Data for this exercise

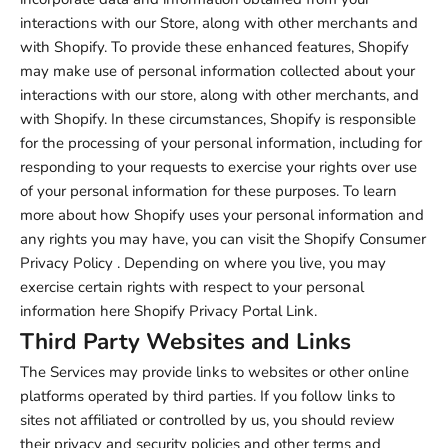
interactions with our Store, along with other merchants and
with Shopify. To provide these enhanced features, Shopify
may make use of personal information collected about your
interactions with our store, along with other merchants, and
with Shopify. In these circumstances, Shopify is responsible
for the processing of your personal information, including for
responding to your requests to exercise your rights over use
of your personal information for these purposes. To learn
more about how Shopify uses your personal information and
any rights you may have, you can visit the
Shopify Consumer
Privacy Policy
. Depending on where you live, you may
exercise certain rights with respect to your personal
information here
Shopify Privacy Portal Link
.
Third Party Websites and Links
The Services may provide links to websites or other online
platforms operated by third parties. If you follow links to
sites not affiliated or controlled by us, you should review
their privacy and security policies and other terms and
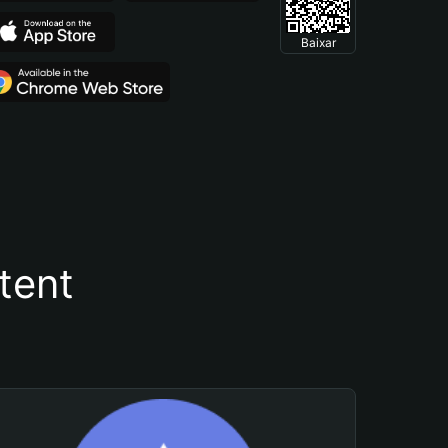
Baixar
tent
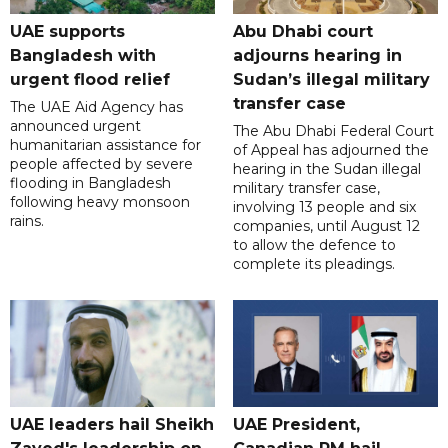
UAE supports
Abu Dhabi court
Bangladesh with
adjourns hearing in
urgent flood relief
Sudan’s illegal military
transfer case
The UAE Aid Agency has
announced urgent
The Abu Dhabi Federal Court
humanitarian assistance for
of Appeal has adjourned the
people affected by severe
hearing in the Sudan illegal
flooding in Bangladesh
military transfer case,
following heavy monsoon
involving 13 people and six
rains.
companies, until August 12
to allow the defence to
complete its pleadings.
UAE leaders hail Sheikh
UAE President,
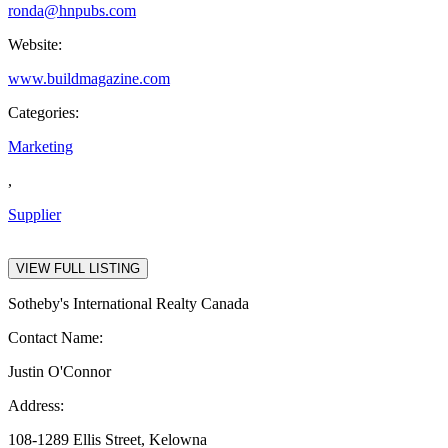
ronda@hnpubs.com
Website:
www.buildmagazine.com
Categories:
Marketing
,
Supplier
VIEW FULL LISTING
Sotheby's International Realty Canada
Contact Name:
Justin O'Connor
Address:
108-1289 Ellis Street, Kelowna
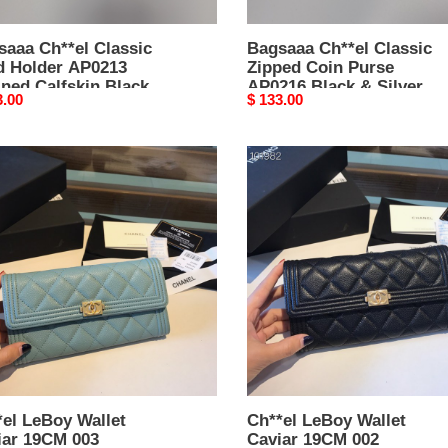
Hardware
-
saaa Ch**el Classic
7.5
Bagsaaa Ch**el Classic
d Holder AP0213
Zipped Coin Purse
×
ned Calfskin Black -
AP0216 Black & Silver
11
nal
3.00
Original
$ 133.00
× 11.2 × 0.5 cm
Hardware - 7.5 × 11 × 2
×
price
cm
2
el
Ch**el
cm
y
LeBoy
t
Wallet
ar
Caviar
M
19CM
002
el LeBoy Wallet
Ch**el LeBoy Wallet
iar 19CM 003
Caviar 19CM 002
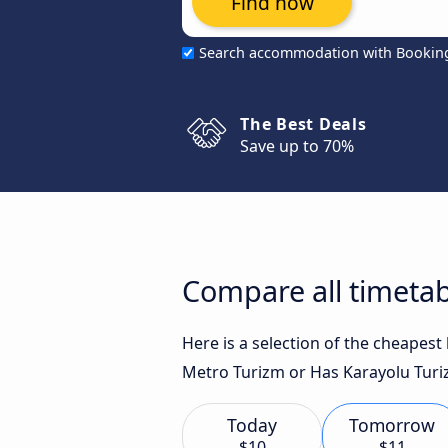
Find now
Search accommodation with Bookin
The Best Deals
Save up to 70%
Compare all timetab
Here is a selection of the cheapest
Metro Turizm or Has Karayolu Turiz
Today
Tomorrow
$10
$11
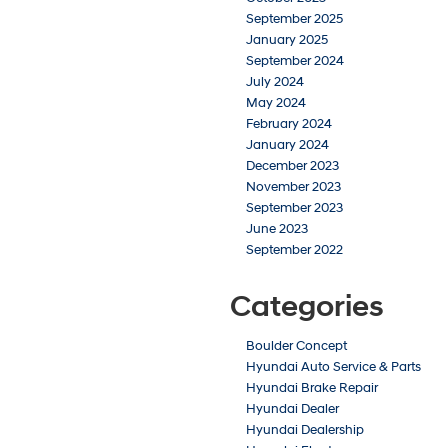
September 2025
January 2025
September 2024
July 2024
May 2024
February 2024
January 2024
December 2023
November 2023
September 2023
June 2023
September 2022
Categories
Boulder Concept
Hyundai Auto Service & Parts
Hyundai Brake Repair
Hyundai Dealer
Hyundai Dealership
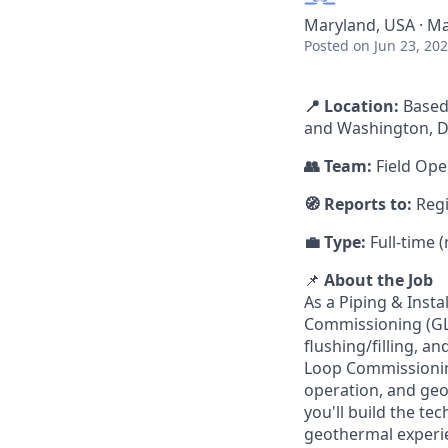
Maryland, USA · Ma
Posted
on Jun 23, 20
📍 Location:
Based
and Washington, D
👥 Team:
Field Ope
🧭 Reports to:
Reg
💼 Type:
Full-time 
📌
About the Job
As a Piping & Inst
Commissioning (GLC
flushing/filling, 
Loop Commissioning
operation, and geot
you'll build the t
geothermal experi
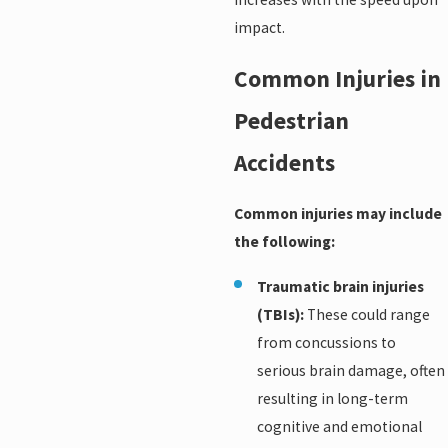
impact.
Common Injuries in
Pedestrian
Accidents
Common injuries may include
the following:
Traumatic brain injuries
(TBIs):
These could range
from concussions to
serious brain damage, often
resulting in long-term
cognitive and emotional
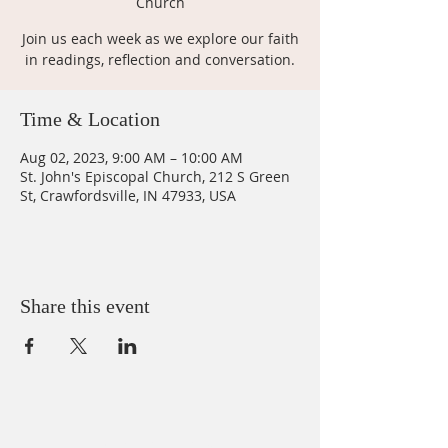
Church
Join us each week as we explore our faith
in readings, reflection and conversation.
Time & Location
Aug 02, 2023, 9:00 AM – 10:00 AM
St. John's Episcopal Church, 212 S Green
St, Crawfordsville, IN 47933, USA
Share this event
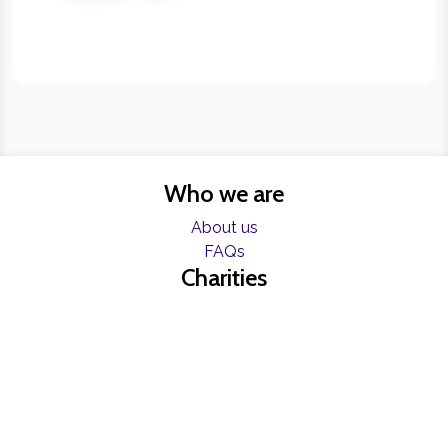
Who we are
About us
FAQs
Charities
Resources
Find help now
Register
Freelancers
Become a Blumer
Contact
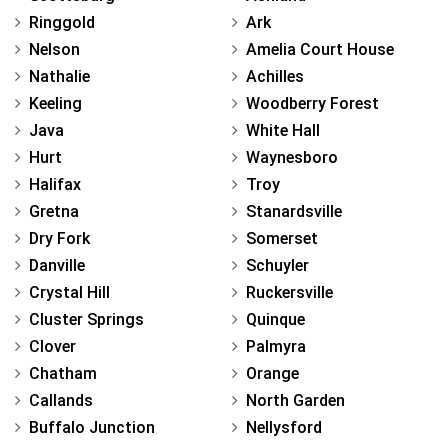
Ringgold
Ark
Nelson
Amelia Court House
Nathalie
Achilles
Keeling
Woodberry Forest
Java
White Hall
Hurt
Waynesboro
Halifax
Troy
Gretna
Stanardsville
Dry Fork
Somerset
Danville
Schuyler
Crystal Hill
Ruckersville
Cluster Springs
Quinque
Clover
Palmyra
Chatham
Orange
Callands
North Garden
Buffalo Junction
Nellysford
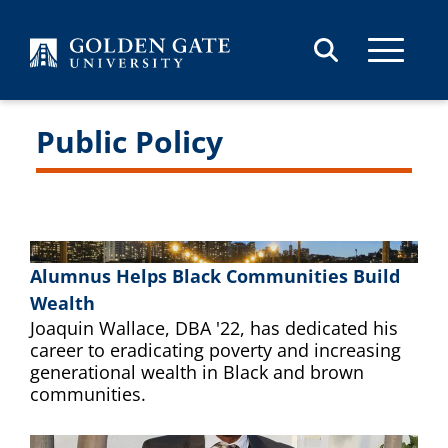
Skip to content
Public Policy
Alumnus Helps Black Communities Build
Wealth
Joaquin Wallace, DBA '22, has dedicated his
career to eradicating poverty and increasing
generational wealth in Black and brown
communities.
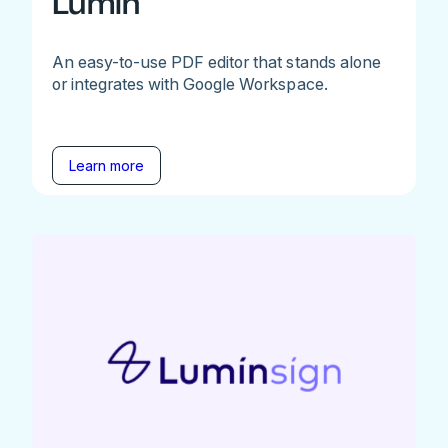
Lumin
An easy-to-use PDF editor that stands alone
or integrates with Google Workspace.
Learn more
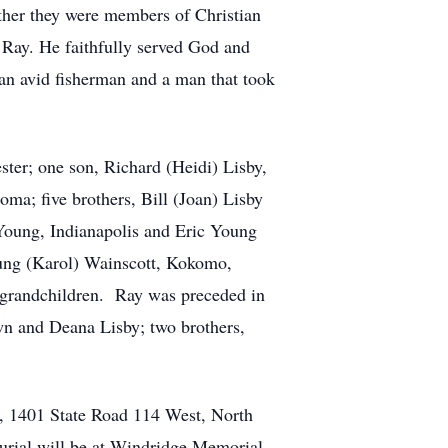
ther they were members of Christian
 Ray. He faithfully served God and
an avid fisherman and a man that took
ter; one son, Richard (Heidi) Lisby,
ma; five brothers, Bill (Joan) Lisby
Young, Indianapolis and Eric Young
oung (Karol) Wainscott, Kokomo,
t-grandchildren. Ray was preceded in
awn and Deana Lisby; two brothers,
y, 1401 State Road 114 West, North
 Burial will be at Windridge Memorial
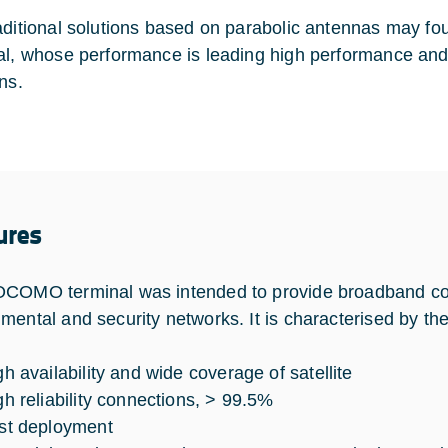
aditional solutions based on parabolic antennas may 
al, whose performance is leading high performance and, a
ns.
ures
COMO terminal was intended to provide broadband co
mental and security networks. It is characterised by the
gh availability and wide coverage of satellite
gh reliability connections, > 99.5%
st deployment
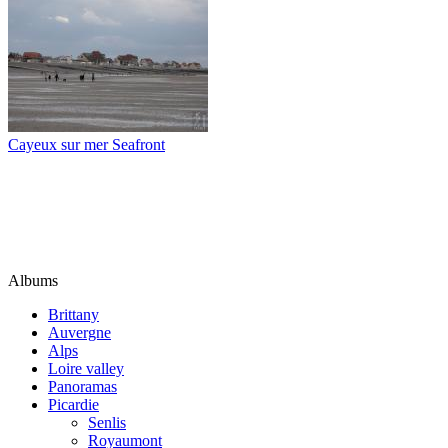
Cayeux sur mer Seafront
Albums
Brittany
Auvergne
Alps
Loire valley
Panoramas
Picardie
Senlis
Royaumont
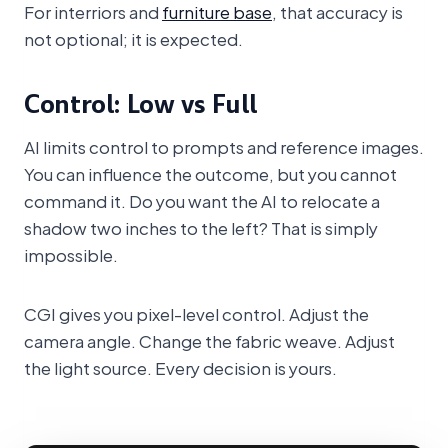
For interriors and
furniture base
, that accuracy is
not optional; it is expected.
Control: Low vs Full
AI limits control to prompts and reference images.
You can influence the outcome, but you cannot
command it. Do you want the AI to relocate a
shadow two inches to the left? That is simply
impossible.
CGI gives you pixel-level control. Adjust the
camera angle. Change the fabric weave. Adjust
the light source. Every decision is yours.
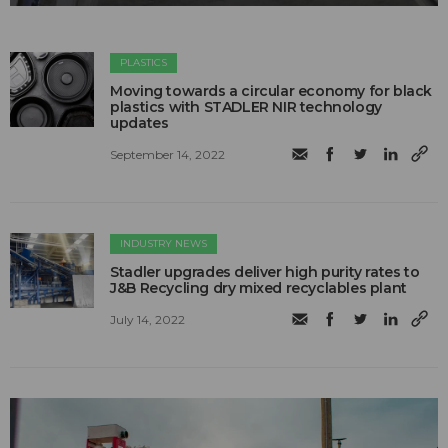
PLASTICS
Moving towards a circular economy for black
plastics with STADLER NIR technology
updates
September 14, 2022
INDUSTRY NEWS
Stadler upgrades deliver high purity rates to
J&B Recycling dry mixed recyclables plant
July 14, 2022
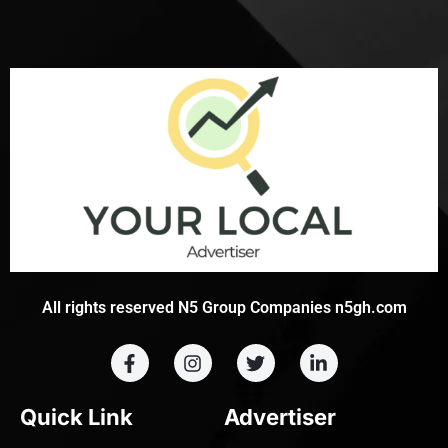
All rights reserved N5 Group Companies n5gh.com
Quick Link
Advertiser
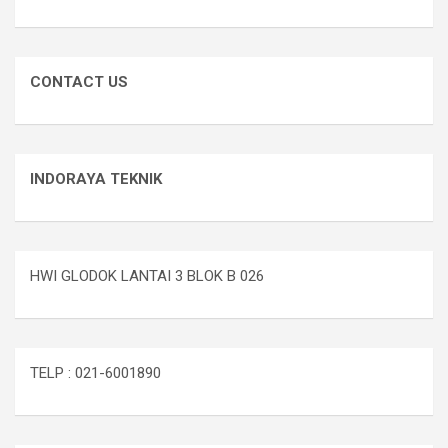
CONTACT US
INDORAYA TEKNIK
HWI GLODOK LANTAI 3 BLOK B 026
TELP : 021-6001890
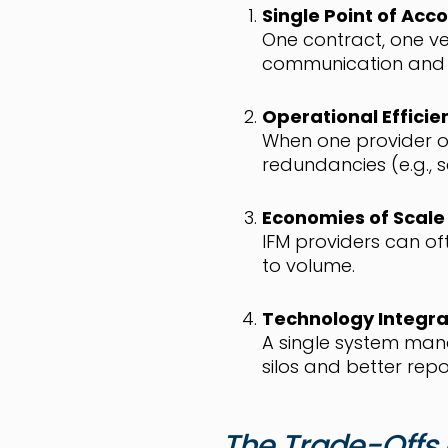
Single Point of Acco
One contract, one ve
communication and c
Operational Efficie
When one provider ov
redundancies (e.g., 
Economies of Scale
IFM providers can of
to volume.
Technology Integra
A single system mana
silos and better repo
The Trade-Offs 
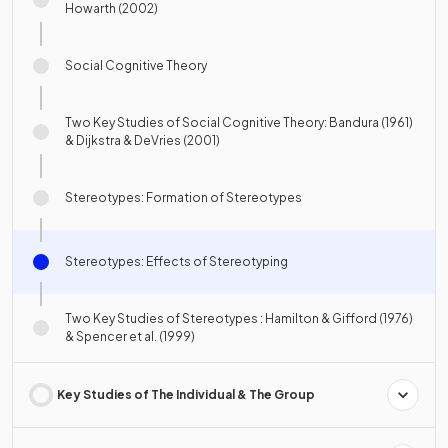
Howarth (2002)
Social Cognitive Theory
Two Key Studies of Social Cognitive Theory: Bandura (1961)
& Dijkstra & DeVries (2001)
Stereotypes: Formation of Stereotypes
Stereotypes: Effects of Stereotyping
Two Key Studies of Stereotypes : Hamilton & Gifford (1976)
& Spencer et al. (1999)
Key Studies of The Individual & The Group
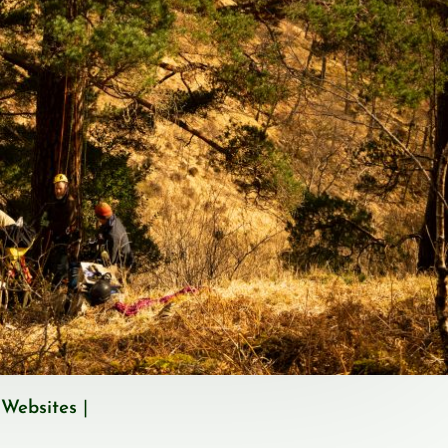
 Websites
|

Aim of the task
Starting at the line containing "AP0216 Black & Silver" and stopping at the line containing "February 2024", output every line above exactly, both ends included, with pictures omitted.

Answer to this problem
AP0216 Black & Silver
11
nal
3.00
Original
$ 133.00
× 11.2 × 0.5 cm
Hardware - 7.5 × 11 × 2
×
price
cm
2
el
Ch**el
cm
y
LeBoy
t
Wallet
ar
Caviar
M
19CM
002
el LeBoy Wallet
Ch**el LeBoy Wallet
iar 19CM 003
Caviar 19CM 002
Find now
Search accommodation with Bookin
The Best Deals
Save up to 70%
Compare all timetab
Here is a selection of the cheapest
Metro Turizm or Has Karayolu Turiz
Today
Tomorrow
$10
$11
September 2025
January 2025
September 2024
July 2024
May 2024
February 2024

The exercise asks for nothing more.